XX.
L’Ours et les deux Compagnons.
Deux compagnons pressez d’argent,
A leur voisin Fourreur vendirent
La peau d’un Ours encor vivant ;
Mais qu’ils tuëroient bien-tost ; du moins à ce qu’ils dirent.
C’estoit le Roy des Ours au compte de ces gens.
Le Marchand à sa peau devoit faire fortune.
Elle garentiroit des froids les plus cuisans.
On en pourroit fourrer plutost deux robes qu’une.
Dindenaut prisoit moins ses Moutons qu’eux leur Ours.
Leur, à leur compte, et non à celui de la Beste.
S’offrant de la livrer au plus tard dans deux jours,
Ils conviennent de prix, et se mettent en queste,
Trouvent l’Ours qui s’avance, et vient vers eux au trot.
Voilà mes gens frappez comme d’un coup de foudre.
Le marché ne tint pas ; il fallut le resoudre :
D’interests contre l’Ours, on n’en dit pas un mot.

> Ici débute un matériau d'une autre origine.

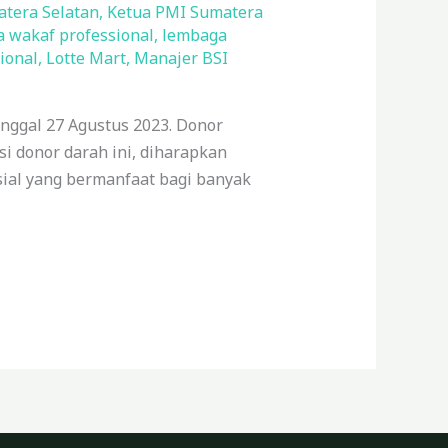
tera Selatan
,
Ketua PMI Sumatera
 wakaf professional
,
lembaga
ional
,
Lotte Mart
,
Manajer BSI
nggal 27 Agustus 2023. Donor
i donor darah ini, diharapkan
sial yang bermanfaat bagi banyak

L’un des deux Compagnons grimpe au faiste d’un arbre ;
L’autre, plus froid que n’est un marbre,
Se couche sur le nez, fait le mort, tient son vent ;
Ayant quelque part oüy dire
Que l’Ours s’acharne peu souvent
Sur un corps▶ qui ne vit, ne meut, ny ne respire.
Seigneur Ours, comme un sot, donna dans ce panneau.
Il void ce ◀corps gisant, le croit privé de vie,
Et, de peur de supercherie
Le tourne, le retourne, approche son museau,
Flaire aux passages de l’haleine.
C’est, dit-il, un cadavre ; Ostons-nous, car il sent.
A ces mots, l’Ours s’en va dans la forest prochaine.
L’un de nos deux Marchands de son arbre descend,
Court à son compagnon ; luy dit que c’est merveille,
Qu’il n’ait eu seulement que la peur pour tout mal.
Et bien, ajoûta-t-il, la peau de l’animal ?
Mais que t’a-t-il dit à l’oreille ?
Car il s’approchoit de bien prés,
Te retournant avec sa serre.
Il m’a dit qu’il ne faut jamais
Vendre la peau de l’Ours qu’on ne l’ait mis par terre.